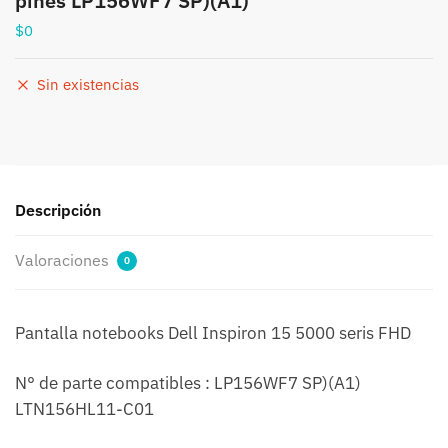
pines LP156WF7 SP)(A1)
$
0
Sin existencias
Descripción
Valoraciones
0
Pantalla notebooks Dell Inspiron 15 5000 seris FHD
N° de parte compatibles : LP156WF7 SP)(A1)
LTN156HL11-C01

### Description of the task
Repeat exactly, and only, the lines of the records above, starting with the line that contains "Valoraciones" and ending with the final line, both included.

### Expected answer
Valoraciones
0
Pantalla notebooks Dell Inspiron 15 5000 seris FHD
N° de parte compatibles : LP156WF7 SP)(A1)
LTN156HL11-C01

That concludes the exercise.